Written By: Danielle Ly
Her apartment is dusty. Not just on what little furniture decorates the room, but in the air, in the way it sits in my lungs. All the lights are off, except for her TV that glitches and flashes in the background of her living room. There’s a bit more light leaking in through the blinds from the street lamps below, but everything else is dark. I can’t see much.
“Do you think...” I adjust my eyes to watch her speak in the blue light of her TV. Her voice sounds older. She pulls her cigarette to her lips. She breathes in smoke and blows out sadness. “...I could have been something?”
She lies half naked on her couch. Her skin is pale - had it always been this pale? And when I look at her through the darkness I see who she could have been. She was beautiful and mysterious and her smile felt like standing on the edge of a tall building with your arms out wide.

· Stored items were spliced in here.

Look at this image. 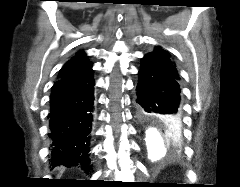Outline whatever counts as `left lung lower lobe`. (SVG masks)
Here are the masks:
<instances>
[{
    "instance_id": "left-lung-lower-lobe-1",
    "label": "left lung lower lobe",
    "mask_w": 240,
    "mask_h": 187,
    "mask_svg": "<svg viewBox=\"0 0 240 187\" xmlns=\"http://www.w3.org/2000/svg\"><path fill=\"white\" fill-rule=\"evenodd\" d=\"M138 76L136 107L139 119L161 120L170 134H174L181 129L178 79L150 55L143 58ZM168 140L179 146V143Z\"/></svg>"
}]
</instances>
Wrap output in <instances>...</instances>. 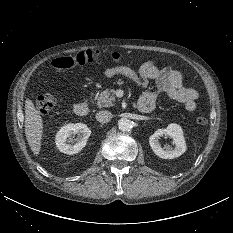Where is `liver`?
Instances as JSON below:
<instances>
[{
    "instance_id": "obj_1",
    "label": "liver",
    "mask_w": 233,
    "mask_h": 233,
    "mask_svg": "<svg viewBox=\"0 0 233 233\" xmlns=\"http://www.w3.org/2000/svg\"><path fill=\"white\" fill-rule=\"evenodd\" d=\"M43 121L33 102L27 98L25 101V135L34 155L41 149Z\"/></svg>"
}]
</instances>
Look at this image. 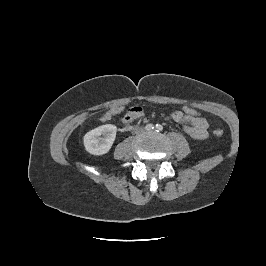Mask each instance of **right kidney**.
I'll return each instance as SVG.
<instances>
[{
	"mask_svg": "<svg viewBox=\"0 0 266 266\" xmlns=\"http://www.w3.org/2000/svg\"><path fill=\"white\" fill-rule=\"evenodd\" d=\"M116 132L117 127L112 124L102 125L87 132L84 136L86 151L92 155L106 154L115 141Z\"/></svg>",
	"mask_w": 266,
	"mask_h": 266,
	"instance_id": "1",
	"label": "right kidney"
}]
</instances>
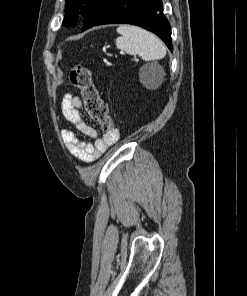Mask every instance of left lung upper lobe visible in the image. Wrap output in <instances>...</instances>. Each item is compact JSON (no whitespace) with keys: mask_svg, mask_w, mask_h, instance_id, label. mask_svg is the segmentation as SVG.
Returning a JSON list of instances; mask_svg holds the SVG:
<instances>
[{"mask_svg":"<svg viewBox=\"0 0 247 296\" xmlns=\"http://www.w3.org/2000/svg\"><path fill=\"white\" fill-rule=\"evenodd\" d=\"M101 0H66L64 26L73 25L79 16L88 15Z\"/></svg>","mask_w":247,"mask_h":296,"instance_id":"1","label":"left lung upper lobe"}]
</instances>
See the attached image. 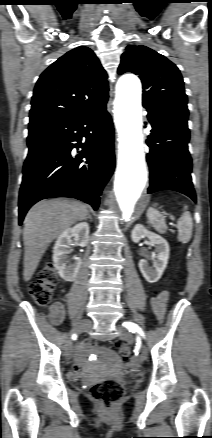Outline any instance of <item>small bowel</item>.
<instances>
[{
  "mask_svg": "<svg viewBox=\"0 0 212 438\" xmlns=\"http://www.w3.org/2000/svg\"><path fill=\"white\" fill-rule=\"evenodd\" d=\"M168 300H169V293L166 291L161 292L157 296H153L151 298V306L159 321H162L164 319L167 310ZM64 316H65L64 306L59 302L52 304L49 312V319L51 323L54 325L61 323ZM86 349H87V345L82 346L80 349V356H79L80 362L84 360Z\"/></svg>",
  "mask_w": 212,
  "mask_h": 438,
  "instance_id": "small-bowel-1",
  "label": "small bowel"
}]
</instances>
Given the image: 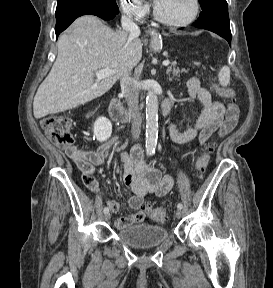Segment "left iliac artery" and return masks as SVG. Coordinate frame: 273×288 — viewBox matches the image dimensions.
<instances>
[{
	"instance_id": "1",
	"label": "left iliac artery",
	"mask_w": 273,
	"mask_h": 288,
	"mask_svg": "<svg viewBox=\"0 0 273 288\" xmlns=\"http://www.w3.org/2000/svg\"><path fill=\"white\" fill-rule=\"evenodd\" d=\"M177 208H178V209H182V208H183V205H182L181 203H178V204H177Z\"/></svg>"
}]
</instances>
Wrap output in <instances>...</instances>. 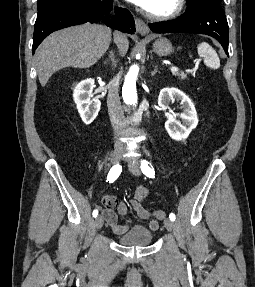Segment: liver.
I'll return each mask as SVG.
<instances>
[{
    "label": "liver",
    "mask_w": 255,
    "mask_h": 287,
    "mask_svg": "<svg viewBox=\"0 0 255 287\" xmlns=\"http://www.w3.org/2000/svg\"><path fill=\"white\" fill-rule=\"evenodd\" d=\"M111 30L98 24L73 26L48 36L36 50V66L41 86H46L52 74L62 68H90L111 42ZM114 42L120 56H126L129 42L123 34H116Z\"/></svg>",
    "instance_id": "1"
}]
</instances>
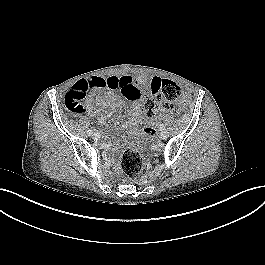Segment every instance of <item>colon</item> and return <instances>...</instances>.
<instances>
[{"mask_svg":"<svg viewBox=\"0 0 265 265\" xmlns=\"http://www.w3.org/2000/svg\"><path fill=\"white\" fill-rule=\"evenodd\" d=\"M99 82L79 81L74 84L67 92L65 97V105L67 109L73 113H81L84 105L81 103L85 100L89 90L96 88ZM152 94L160 93L168 106L171 103H180L186 106L188 101L181 95V88L177 83L170 79H155L152 82ZM145 119L150 121L156 114V102L152 98H147L143 104ZM142 143H137L129 147L122 154L121 167L125 175L134 180L138 178L143 168V158L141 154Z\"/></svg>","mask_w":265,"mask_h":265,"instance_id":"obj_1","label":"colon"}]
</instances>
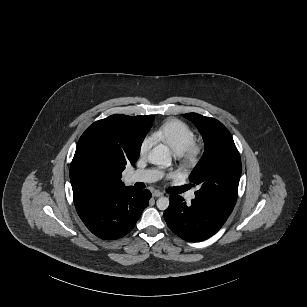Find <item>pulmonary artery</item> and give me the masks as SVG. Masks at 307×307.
Segmentation results:
<instances>
[{
    "instance_id": "obj_1",
    "label": "pulmonary artery",
    "mask_w": 307,
    "mask_h": 307,
    "mask_svg": "<svg viewBox=\"0 0 307 307\" xmlns=\"http://www.w3.org/2000/svg\"><path fill=\"white\" fill-rule=\"evenodd\" d=\"M160 173L155 170H147V171H131L128 174L129 181L139 180L145 183H152L159 179ZM191 198H194V194H191Z\"/></svg>"
}]
</instances>
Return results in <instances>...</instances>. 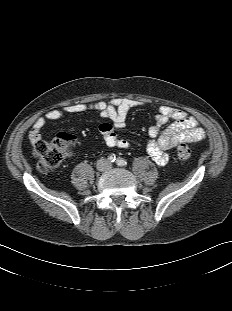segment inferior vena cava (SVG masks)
Listing matches in <instances>:
<instances>
[{
  "label": "inferior vena cava",
  "mask_w": 232,
  "mask_h": 311,
  "mask_svg": "<svg viewBox=\"0 0 232 311\" xmlns=\"http://www.w3.org/2000/svg\"><path fill=\"white\" fill-rule=\"evenodd\" d=\"M110 162L106 159H100L97 162V169L99 171H106L110 168Z\"/></svg>",
  "instance_id": "1"
}]
</instances>
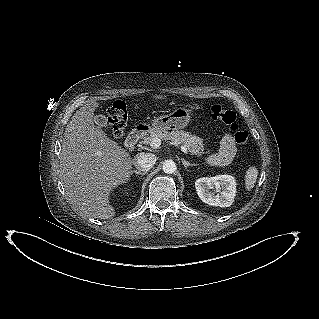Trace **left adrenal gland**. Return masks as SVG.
Wrapping results in <instances>:
<instances>
[{"instance_id":"1","label":"left adrenal gland","mask_w":319,"mask_h":319,"mask_svg":"<svg viewBox=\"0 0 319 319\" xmlns=\"http://www.w3.org/2000/svg\"><path fill=\"white\" fill-rule=\"evenodd\" d=\"M182 164L184 165L185 169H187L189 166H198L197 163H190L188 161H185L184 159H182Z\"/></svg>"}]
</instances>
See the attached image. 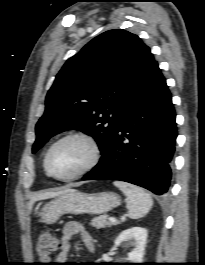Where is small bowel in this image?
<instances>
[{
	"instance_id": "obj_1",
	"label": "small bowel",
	"mask_w": 205,
	"mask_h": 265,
	"mask_svg": "<svg viewBox=\"0 0 205 265\" xmlns=\"http://www.w3.org/2000/svg\"><path fill=\"white\" fill-rule=\"evenodd\" d=\"M80 235L85 248L89 252H93L94 243L92 237L85 231L83 226L75 221L67 222L62 230V237L59 242V253L56 256V263L58 265L64 264L68 258L71 249V241L74 237Z\"/></svg>"
}]
</instances>
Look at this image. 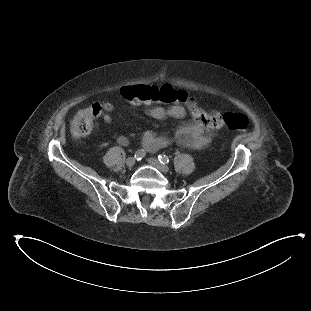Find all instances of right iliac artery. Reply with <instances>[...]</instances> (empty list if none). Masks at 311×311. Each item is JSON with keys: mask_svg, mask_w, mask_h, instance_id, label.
Wrapping results in <instances>:
<instances>
[{"mask_svg": "<svg viewBox=\"0 0 311 311\" xmlns=\"http://www.w3.org/2000/svg\"><path fill=\"white\" fill-rule=\"evenodd\" d=\"M146 155V152L144 149H139L138 151H136L134 158L136 160H141L142 158H144Z\"/></svg>", "mask_w": 311, "mask_h": 311, "instance_id": "1", "label": "right iliac artery"}]
</instances>
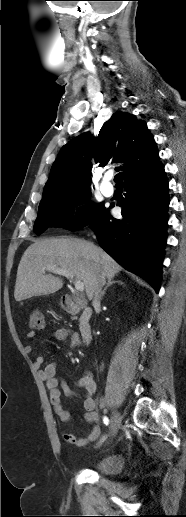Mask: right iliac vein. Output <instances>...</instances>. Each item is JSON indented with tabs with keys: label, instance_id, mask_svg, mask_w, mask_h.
<instances>
[{
	"label": "right iliac vein",
	"instance_id": "1",
	"mask_svg": "<svg viewBox=\"0 0 186 517\" xmlns=\"http://www.w3.org/2000/svg\"><path fill=\"white\" fill-rule=\"evenodd\" d=\"M122 418L118 412H113L111 417V434L114 436L120 425H121Z\"/></svg>",
	"mask_w": 186,
	"mask_h": 517
}]
</instances>
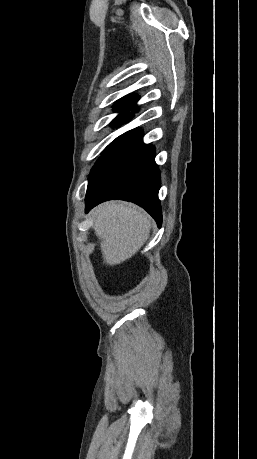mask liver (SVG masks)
Returning a JSON list of instances; mask_svg holds the SVG:
<instances>
[{
	"mask_svg": "<svg viewBox=\"0 0 257 459\" xmlns=\"http://www.w3.org/2000/svg\"><path fill=\"white\" fill-rule=\"evenodd\" d=\"M104 263L117 265L135 255L149 237L148 215L127 203L106 202L92 211Z\"/></svg>",
	"mask_w": 257,
	"mask_h": 459,
	"instance_id": "1",
	"label": "liver"
}]
</instances>
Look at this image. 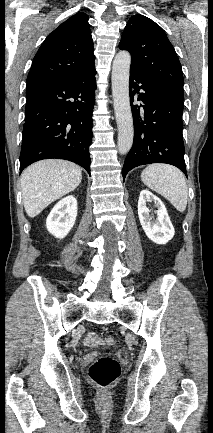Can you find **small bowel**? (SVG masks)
Segmentation results:
<instances>
[{
	"instance_id": "c3829d8e",
	"label": "small bowel",
	"mask_w": 213,
	"mask_h": 433,
	"mask_svg": "<svg viewBox=\"0 0 213 433\" xmlns=\"http://www.w3.org/2000/svg\"><path fill=\"white\" fill-rule=\"evenodd\" d=\"M102 343L101 338L95 332H89L84 338V344L87 346H97Z\"/></svg>"
}]
</instances>
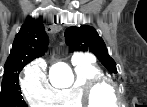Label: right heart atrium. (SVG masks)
<instances>
[{
    "label": "right heart atrium",
    "mask_w": 147,
    "mask_h": 107,
    "mask_svg": "<svg viewBox=\"0 0 147 107\" xmlns=\"http://www.w3.org/2000/svg\"><path fill=\"white\" fill-rule=\"evenodd\" d=\"M22 92L31 106H44L49 104L55 89L49 83L45 66L33 62L25 71L21 80Z\"/></svg>",
    "instance_id": "obj_1"
}]
</instances>
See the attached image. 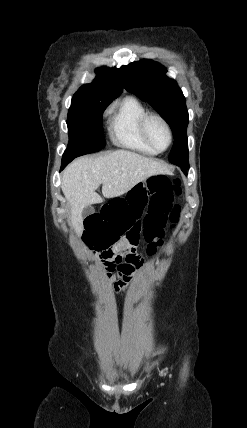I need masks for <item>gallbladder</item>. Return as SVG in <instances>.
I'll return each mask as SVG.
<instances>
[{"instance_id":"1","label":"gallbladder","mask_w":247,"mask_h":428,"mask_svg":"<svg viewBox=\"0 0 247 428\" xmlns=\"http://www.w3.org/2000/svg\"><path fill=\"white\" fill-rule=\"evenodd\" d=\"M93 213H94V208L92 206H86L83 209L82 215H83V217H87V216H89V215H91Z\"/></svg>"}]
</instances>
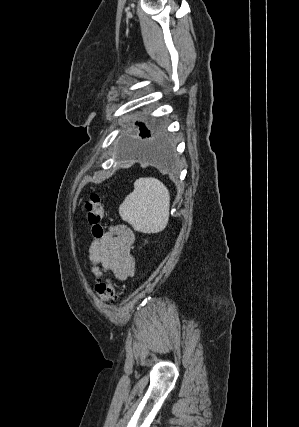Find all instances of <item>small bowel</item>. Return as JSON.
I'll return each mask as SVG.
<instances>
[{
  "instance_id": "c3829d8e",
  "label": "small bowel",
  "mask_w": 299,
  "mask_h": 427,
  "mask_svg": "<svg viewBox=\"0 0 299 427\" xmlns=\"http://www.w3.org/2000/svg\"><path fill=\"white\" fill-rule=\"evenodd\" d=\"M134 242L135 234L125 224L111 226L100 239L93 240L89 246L88 260L94 276L102 277V270L111 271L118 280L132 276L135 270L132 255Z\"/></svg>"
}]
</instances>
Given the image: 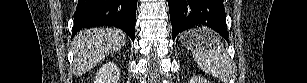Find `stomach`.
Masks as SVG:
<instances>
[{
    "label": "stomach",
    "instance_id": "0dacf381",
    "mask_svg": "<svg viewBox=\"0 0 307 83\" xmlns=\"http://www.w3.org/2000/svg\"><path fill=\"white\" fill-rule=\"evenodd\" d=\"M193 33V31H188L185 32L182 36H181V41L182 44L189 49H192L194 46L192 38H191V34Z\"/></svg>",
    "mask_w": 307,
    "mask_h": 83
}]
</instances>
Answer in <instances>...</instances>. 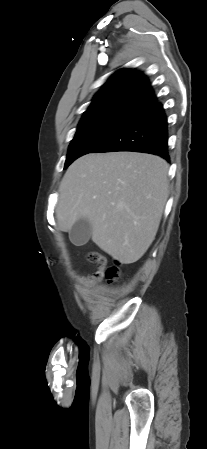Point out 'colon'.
Wrapping results in <instances>:
<instances>
[{
    "mask_svg": "<svg viewBox=\"0 0 207 449\" xmlns=\"http://www.w3.org/2000/svg\"><path fill=\"white\" fill-rule=\"evenodd\" d=\"M87 260L88 262L98 266L99 270L97 275L104 272L106 278L110 281L116 280L120 276V272L117 267L112 266L106 268V259L97 252H89L87 254Z\"/></svg>",
    "mask_w": 207,
    "mask_h": 449,
    "instance_id": "obj_1",
    "label": "colon"
}]
</instances>
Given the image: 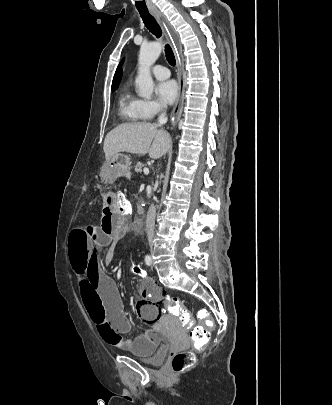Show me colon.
<instances>
[{
  "label": "colon",
  "mask_w": 332,
  "mask_h": 405,
  "mask_svg": "<svg viewBox=\"0 0 332 405\" xmlns=\"http://www.w3.org/2000/svg\"><path fill=\"white\" fill-rule=\"evenodd\" d=\"M118 196V203L116 204V212L120 214L121 218H127L132 215V206L124 193L116 192ZM132 271L137 273L139 278H145L146 272L140 266L139 262L132 263ZM163 306L166 310L177 316L186 328H193L195 321L191 319V314L187 307H185L179 298L173 295H166L162 299ZM198 323L201 324L193 328L191 331V340L197 347L204 346L208 339L213 327V316L207 315L205 310L198 312ZM194 362V356L189 351H178L172 353L171 365L175 372H180L190 367Z\"/></svg>",
  "instance_id": "obj_1"
}]
</instances>
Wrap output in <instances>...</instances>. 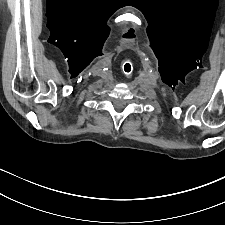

I think about how funny she was, how kind she had been. I think about what her laugh sounded like and what her mouth looked like when she spoke. I look into her washed out brown eyes.
She could have been anything in the world.
Now though, she lies with her scrawny legs dangling over the arms of her dirty couch. She is so tiny that the cushions seem to swallow her whole. Her hip bones jut forward and her rib cage, under her paper thin skin, look like speed bumps on a snowy white road in January.
I look at her face, dotted with healing yellow bruises that look like spilled tea on pages of a book. Her hair is tangled and she keeps biting the skin of her lips - they’re only red because of the blood. She pulls more smoke into her lungs and I watch her body seem to sigh in relief. Or maybe it just caves in from the pressure.
I force myself to look at her eyes now. They’re milky and bloodshot. Tears are streaming down her dry cheeks but she doesn’t seem to notice. Her chin is tucked in, as if her head is too heavy to hold up anymore. She lets the tears fall onto her chest and make tiny lakes on her collarbone.
I look at the ground littered with needles and burnt spoons, empty clear bags with only specks of powder.
I look back up at her, a skeleton playing pretend. She lifts her head, just barely, her cloudy eyes becoming dry and far away. Her chest is heaving in small bursts and I swear I can hear her heart beating, even at this distance. She takes a ragged breath in, and I hear the drop of the needle from her arm hitting the cracked hard wood floor beneath her.
She smiles at me, and before I can even move, she’s left me.
“You were already something.” I whisper into an empty room.